# Clustering & Deduplication

- 🗺️ **Context**: we ingest data on circular economy actors from [multiple sources](https://data.ademe.fr/)
- 🔴 **Problem**: some actors are duplicated, polluting the user application
- 🟢 **Solution**: work to reduce duplicates and improve data consistency
- 🤔 **How**: see below

## ⚠️ Known limitations

- **We do not split children from an existing cluster**: our choice for now; we only want to add new children. To change this would require [CLUSTERING & DEDUP: re-cluster existing children](https://www.notion.so/CLUSTERING-DEDUP-re-clusteriser-les-enfants-existants-1956523d57d7801abe3bc132ec7e33b0?pvs=21).

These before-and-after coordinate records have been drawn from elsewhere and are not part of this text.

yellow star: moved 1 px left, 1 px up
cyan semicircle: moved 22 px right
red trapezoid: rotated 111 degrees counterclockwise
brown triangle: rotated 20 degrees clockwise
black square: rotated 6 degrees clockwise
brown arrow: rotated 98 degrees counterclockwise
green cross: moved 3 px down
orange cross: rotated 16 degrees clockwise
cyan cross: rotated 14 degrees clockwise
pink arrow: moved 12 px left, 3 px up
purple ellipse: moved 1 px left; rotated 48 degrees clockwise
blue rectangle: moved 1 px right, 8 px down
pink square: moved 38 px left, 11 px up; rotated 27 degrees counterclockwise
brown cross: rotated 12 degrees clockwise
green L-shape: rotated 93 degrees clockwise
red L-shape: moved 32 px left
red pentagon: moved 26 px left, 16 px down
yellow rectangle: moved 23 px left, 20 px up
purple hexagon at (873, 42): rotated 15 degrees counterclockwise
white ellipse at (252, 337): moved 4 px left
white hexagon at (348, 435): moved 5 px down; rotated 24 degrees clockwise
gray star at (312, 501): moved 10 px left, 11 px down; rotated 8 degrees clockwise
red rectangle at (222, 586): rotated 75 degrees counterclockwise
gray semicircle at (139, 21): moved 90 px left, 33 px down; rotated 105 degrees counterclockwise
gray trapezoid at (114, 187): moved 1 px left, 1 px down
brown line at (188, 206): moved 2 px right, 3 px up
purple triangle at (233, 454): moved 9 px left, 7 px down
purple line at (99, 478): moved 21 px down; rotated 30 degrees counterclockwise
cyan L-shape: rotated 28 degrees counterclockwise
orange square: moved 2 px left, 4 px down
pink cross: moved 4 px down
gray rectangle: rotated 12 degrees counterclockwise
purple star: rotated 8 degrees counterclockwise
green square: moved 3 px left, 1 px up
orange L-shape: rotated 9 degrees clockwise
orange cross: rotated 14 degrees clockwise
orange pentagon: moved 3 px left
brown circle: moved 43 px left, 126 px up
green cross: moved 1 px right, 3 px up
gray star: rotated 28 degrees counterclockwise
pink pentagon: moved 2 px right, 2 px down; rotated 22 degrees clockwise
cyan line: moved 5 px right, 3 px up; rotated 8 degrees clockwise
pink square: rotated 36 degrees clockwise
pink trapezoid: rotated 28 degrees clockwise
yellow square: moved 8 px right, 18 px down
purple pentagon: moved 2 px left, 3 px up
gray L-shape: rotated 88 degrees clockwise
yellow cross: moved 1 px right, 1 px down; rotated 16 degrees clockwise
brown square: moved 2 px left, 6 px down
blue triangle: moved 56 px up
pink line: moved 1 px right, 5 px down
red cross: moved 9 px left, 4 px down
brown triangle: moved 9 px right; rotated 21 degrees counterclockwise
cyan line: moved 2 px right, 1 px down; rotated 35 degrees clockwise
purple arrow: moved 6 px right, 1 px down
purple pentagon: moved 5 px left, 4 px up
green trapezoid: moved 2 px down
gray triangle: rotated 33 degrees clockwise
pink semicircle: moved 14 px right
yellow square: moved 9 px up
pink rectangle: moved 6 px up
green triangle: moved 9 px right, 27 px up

For now:
  - 🟢 **advantage**: no risk of damaging existing clusters
  - 🟠 **drawback**: no opportunity to re-cluster existing bad clusters

- **No child re-clustering = no child context**: consequence of the above; children do not have their data fetched or normalized, which can cause context issues, so we did https://github.com/incubateur-ademe/quefairedemesobjets/pull/1379 in the meantime

## 📜 Definition

- 📦 **Clustering:** the act of **grouping** actors by their **similarity**
- 1️⃣ **Deduplication**: turn a **cluster** into **a single actor** so there are **no more duplicates**
- 🎏 **Ideal final state of an actor**: we focus on actors with status=ACTIF (ACTIVE)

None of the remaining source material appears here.